American immigration policy should give priority to the world’s neediest refugees and persecuted people. It should not be used to exacerbate the brain drain of an adversarial nation at a time when improved relations between the two countries are a worthwhile, realistic goal.
The program was introduced through executive authority in August 2006, when Emilio González, a hard-line Cuban exile, was at the helm of the United States Citizenship and Immigration Services. Mr. González described the labor of Cuban doctors abroad as “state-sponsored human trafficking.” At the time, the Bush administration was trying to cripple the Cuban government. Easily enabling medical personnel posted abroad to defect represented an opportunity to strike at the core of the island’s primary diplomatic tool, while embarrassing the Castro regime.
Cuba has been using its medical corps as the nation’s main source of revenue and soft power for many years. The country has one of the highest numbers of doctors per capita in the world and offers medical scholarships to hundreds of disadvantaged international students each year, and some have been from the United States. According to Cuban government figures, more than 440,000 of the island’s 11 million citizens are employed in the health sector.
Havana gets subsidized oil from Venezuela and money from several other countries in exchange for medical services. This year, according to the state-run newspaper Granma, the government expects to make $8.2 billion from its medical workers overseas. The vast majority, just under 46,000, are posted in Latin America and the Caribbean. A few thousand are in 32 African countries.
Medical professionals, like most Cubans, earn meager wages. Earlier this year, the government raised the salaries of medical workers. Doctors now earn about $60 per month, while nurses make nearly $40. Overseas postings allow these health care workers to earn significantly more.

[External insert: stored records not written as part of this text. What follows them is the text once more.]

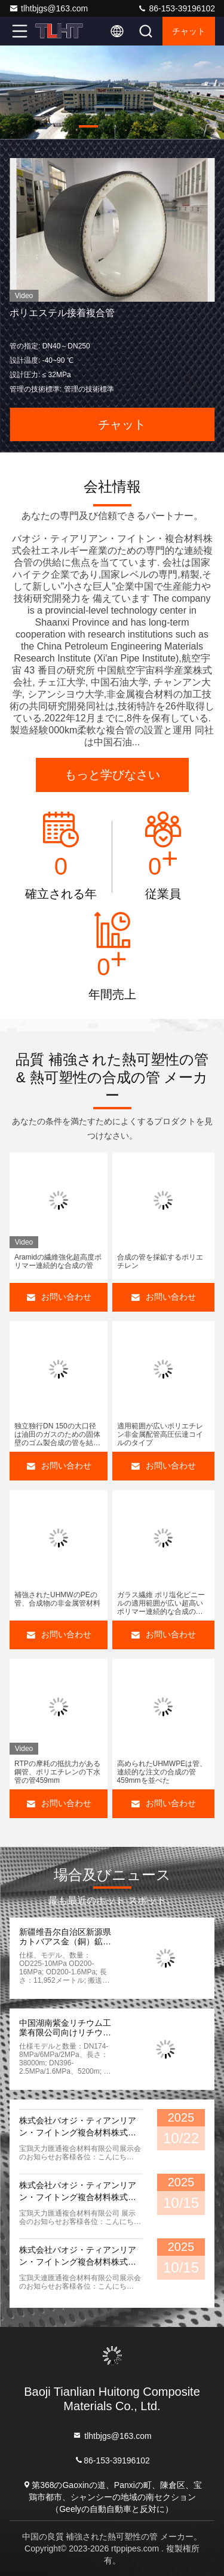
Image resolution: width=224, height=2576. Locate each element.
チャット (188, 31)
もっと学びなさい (112, 774)
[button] (88, 126)
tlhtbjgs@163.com (48, 8)
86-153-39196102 (176, 8)
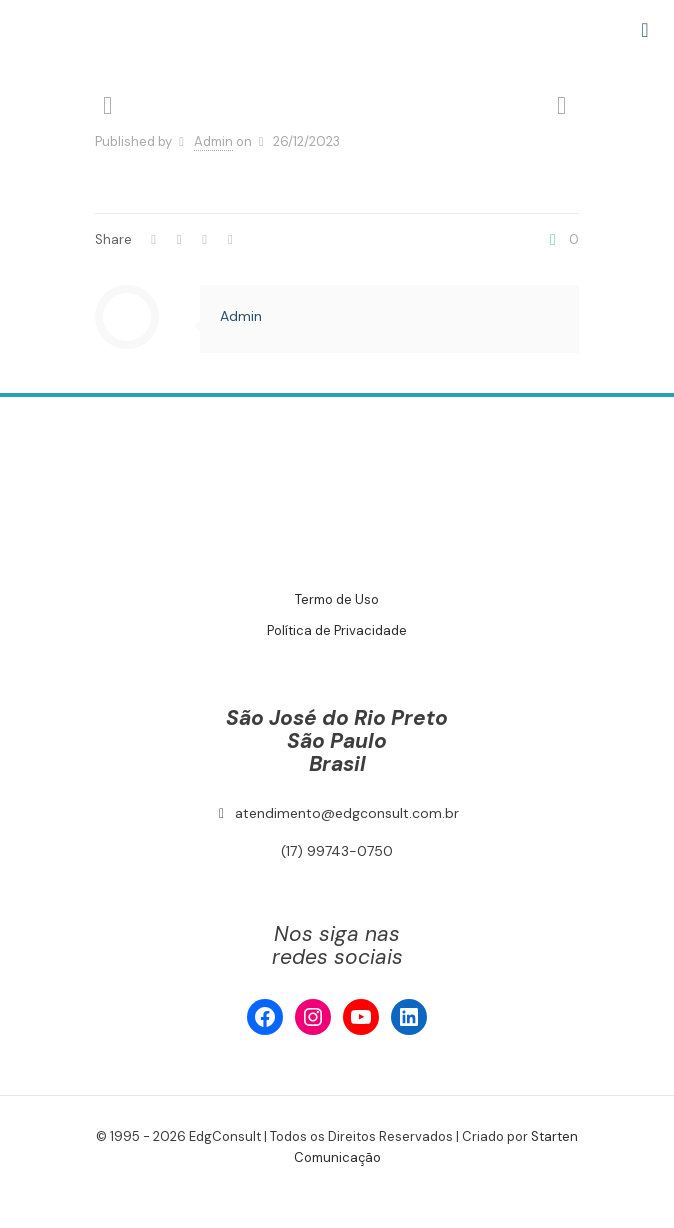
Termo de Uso (337, 599)
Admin (213, 141)
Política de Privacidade (337, 630)
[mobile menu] (647, 30)
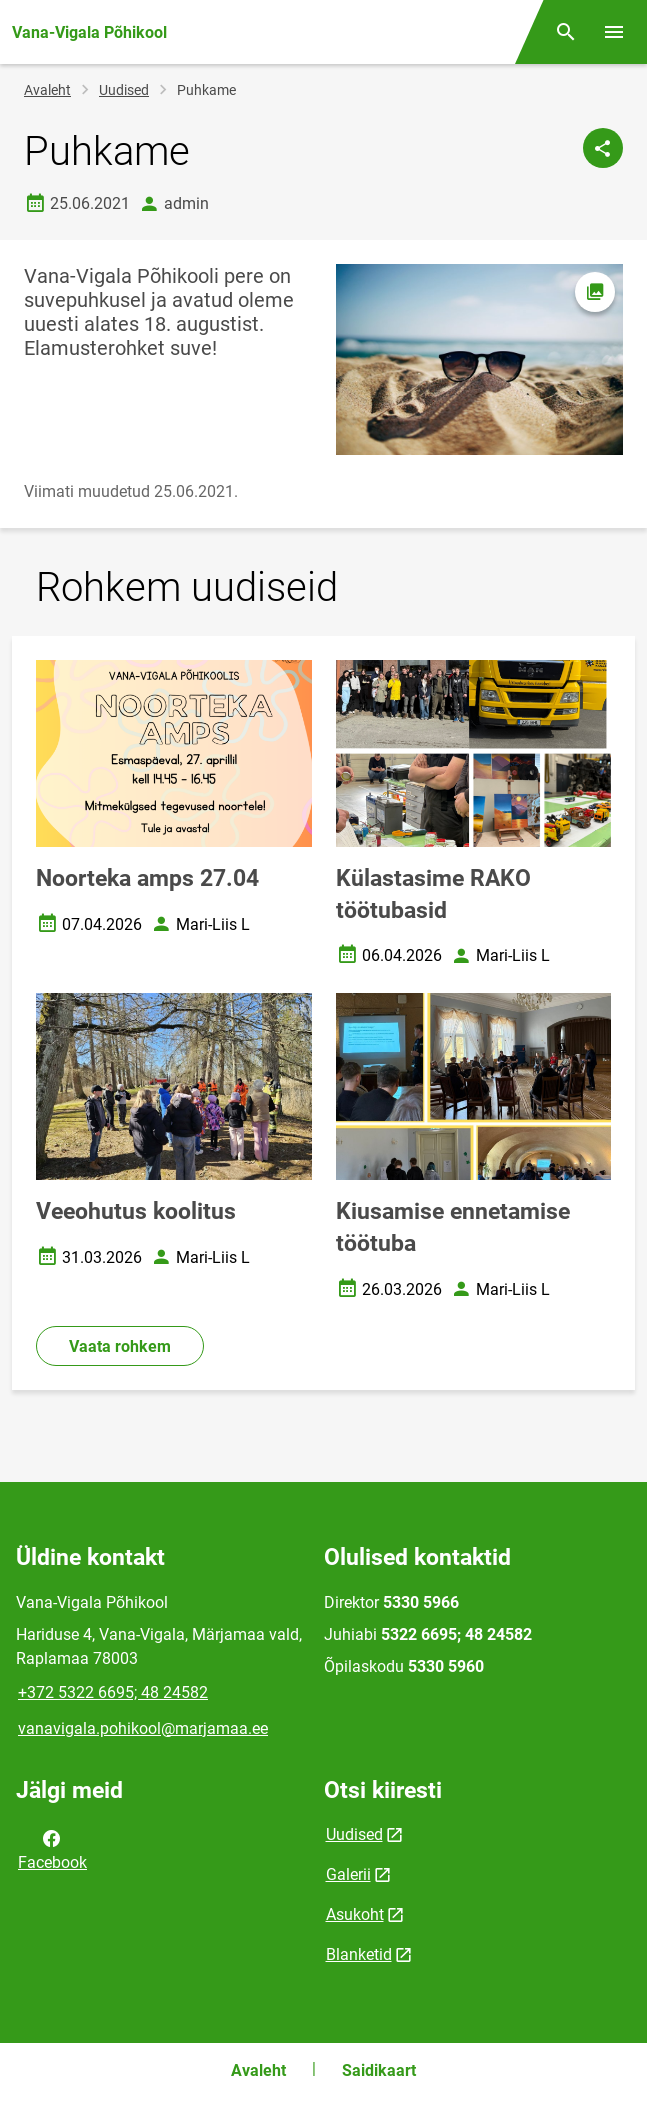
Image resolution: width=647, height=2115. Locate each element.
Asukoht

Doctors in Brazil, for example, are making about $1,200 per month.
The 256 Cuban medical professionals treating Ebola patients in West Africa are getting daily stipends of roughly $240 from the World Health Organization. José Luis Di Fabio, the head of the W.H.O. in Havana, said he was confident the doctors and nurses dispatched to Africa have gone on their own volition. “It was voluntary,” Mr. Di Fabio, an Uruguayan whose organization has overseen their deployment, said in an interview. “Some backtracked at the last minute and there was no problem.”

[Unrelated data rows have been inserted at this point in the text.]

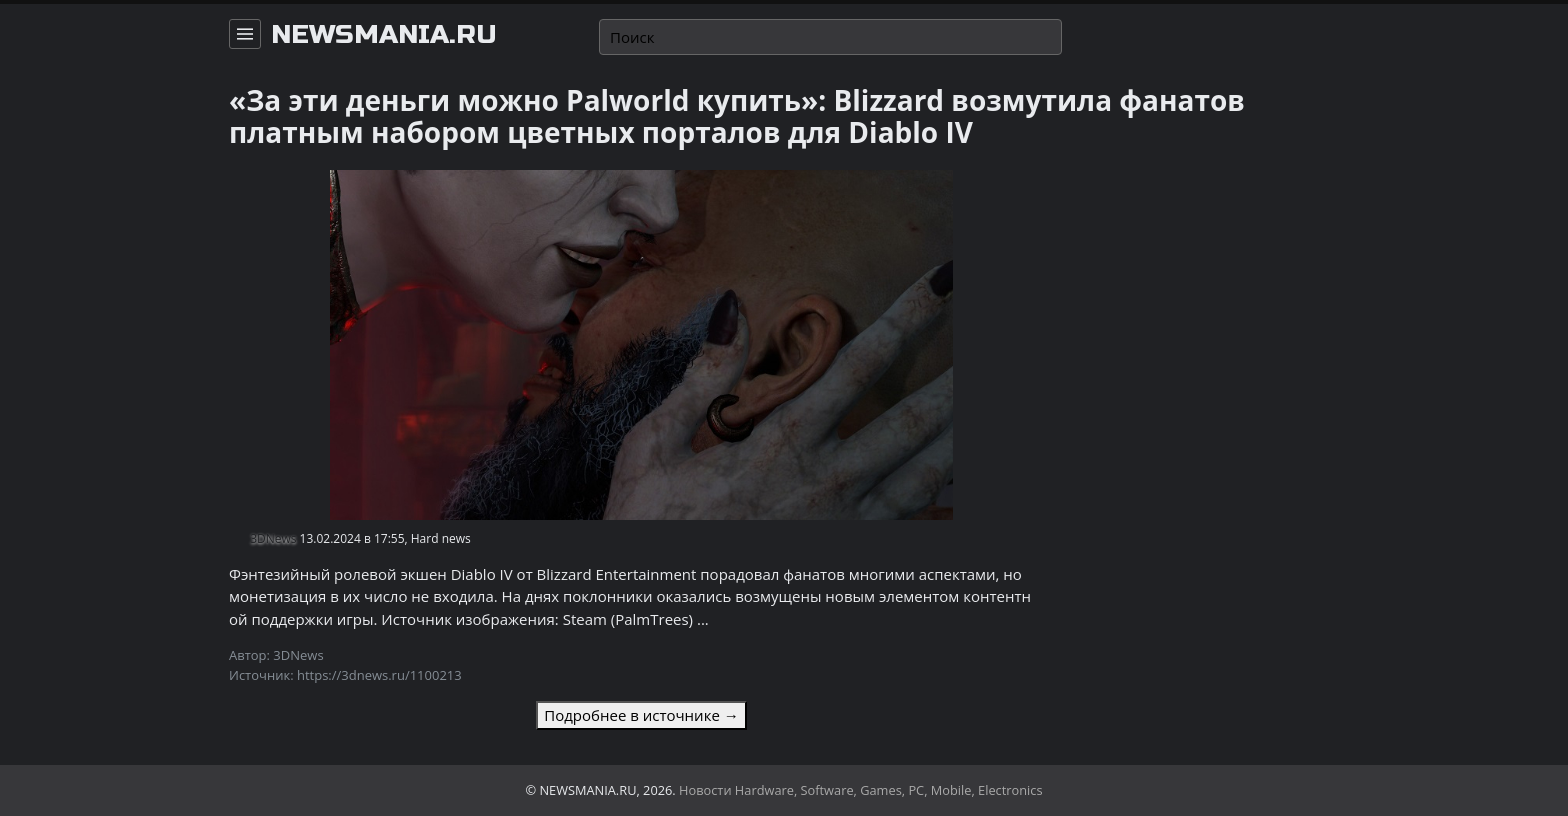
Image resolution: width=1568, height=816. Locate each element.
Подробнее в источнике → (641, 715)
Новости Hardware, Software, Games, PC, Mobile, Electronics (861, 790)
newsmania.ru (384, 35)
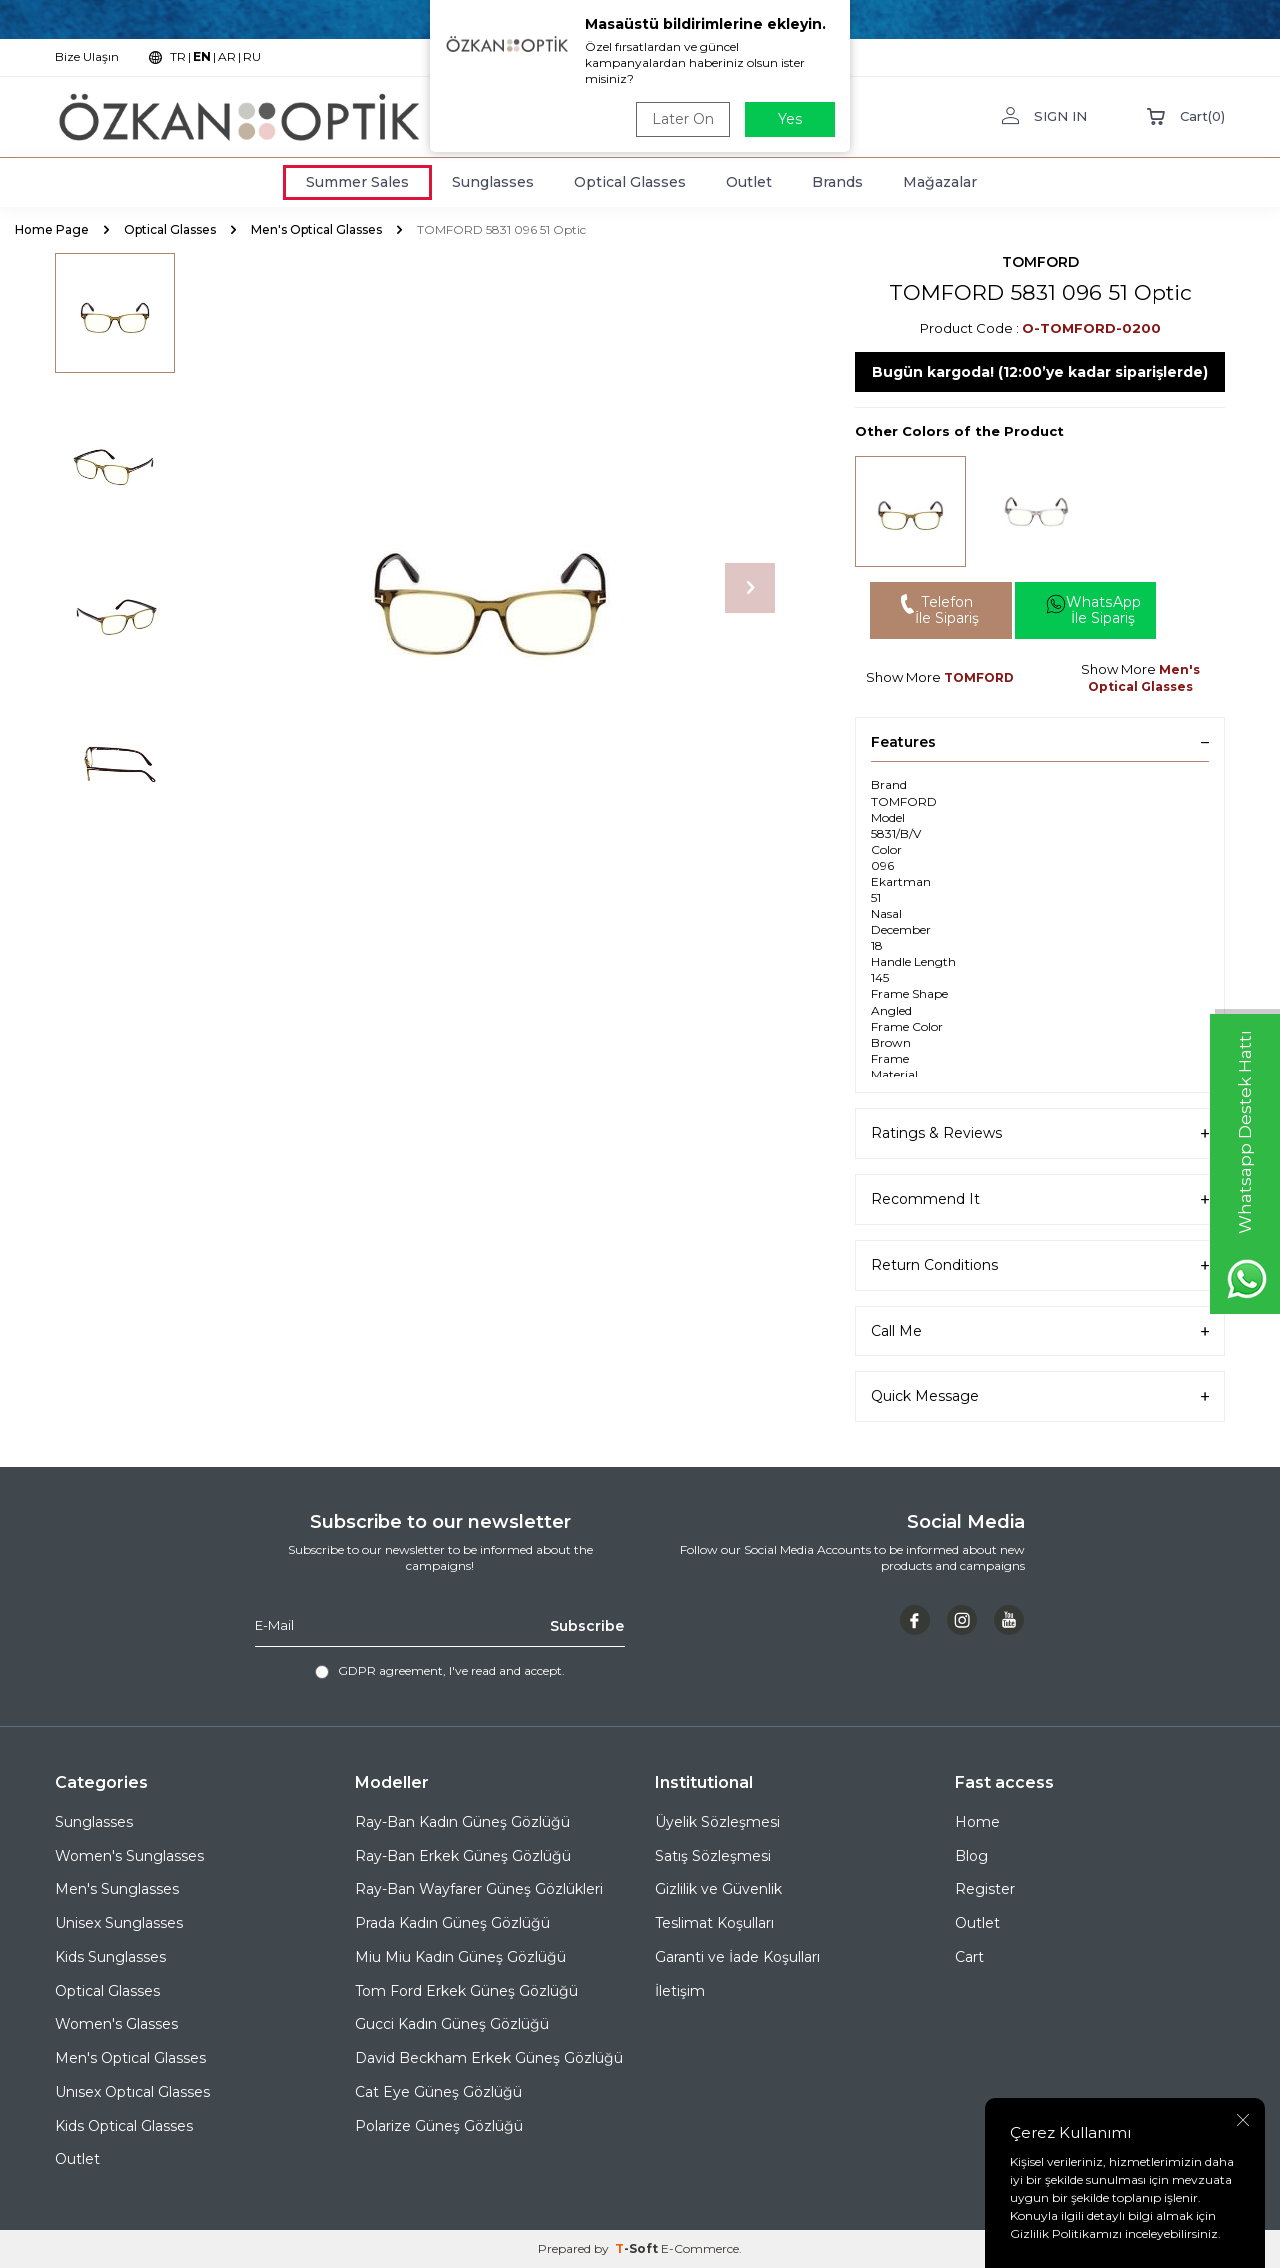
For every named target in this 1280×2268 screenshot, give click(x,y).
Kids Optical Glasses (124, 2126)
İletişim (680, 1991)
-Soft (638, 2248)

Some doctors who have defected say they felt the overseas tours had an implicit element of coercion and have complained that the government pockets the bulk of the money it gets for their services. But the State Department says in its latest report on human trafficking that reported coercion of Cuban medical personnel does “not appear to reflect a uniform government policy.” Even so, the Cuban government would be wise to compensate medical personnel more generously if their work overseas is to remain the island’s economic bedrock.

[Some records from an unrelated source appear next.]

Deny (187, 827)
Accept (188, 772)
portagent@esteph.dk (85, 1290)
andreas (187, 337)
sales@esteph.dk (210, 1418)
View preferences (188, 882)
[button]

Last year, the Cuban government liberalized its travel policies, allowing most citizens, including dissidents, to leave the country freely. Doctors, who in the past faced stricter travel restrictions than ordinary Cubans, no longer do. Some 20,000 Cubans are allowed to immigrate to the United States yearly. In addition, those who manage to arrive here in rafts or through border crossing points are automatically authorized to stay.
The Cuban government has long regarded the medical defection program as a symbol of American duplicity. It undermines Cuba’s ability to respond to humanitarian crises and does nothing to make the government in Havana more open or democratic. As long as this incoherent policy is in place, establishing a healthier relationship between the two nations will be harder.
Many medical professionals, like a growing number of Cubans, will continue to want to move to the United States in search of new opportunities, and they have every right to do so. But inviting them to defect while on overseas tours is going too far.